─── DATA SECTION

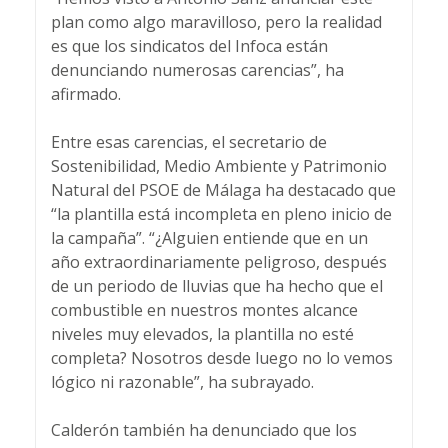
plan como algo maravilloso, pero la realidad
es que los sindicatos del Infoca están
denunciando numerosas carencias”, ha
afirmado.
Entre esas carencias, el secretario de
Sostenibilidad, Medio Ambiente y Patrimonio
Natural del PSOE de Málaga ha destacado que
“la plantilla está incompleta en pleno inicio de
la campaña”. “¿Alguien entiende que en un
año extraordinariamente peligroso, después
de un periodo de lluvias que ha hecho que el
combustible en nuestros montes alcance
niveles muy elevados, la plantilla no esté
completa? Nosotros desde luego no lo vemos
lógico ni razonable”, ha subrayado.
Calderón también ha denunciado que los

──────

[TASK GOAL]: Omitting the images, transcribe every record exactly.

[YOUR SOLUTION]:
plan como algo maravilloso, pero la realidad
es que los sindicatos del Infoca están
denunciando numerosas carencias”, ha
afirmado.
Entre esas carencias, el secretario de
Sostenibilidad, Medio Ambiente y Patrimonio
Natural del PSOE de Málaga ha destacado que
“la plantilla está incompleta en pleno inicio de
la campaña”. “¿Alguien entiende que en un
año extraordinariamente peligroso, después
de un periodo de lluvias que ha hecho que el
combustible en nuestros montes alcance
niveles muy elevados, la plantilla no esté
completa? Nosotros desde luego no lo vemos
lógico ni razonable”, ha subrayado.
Calderón también ha denunciado que los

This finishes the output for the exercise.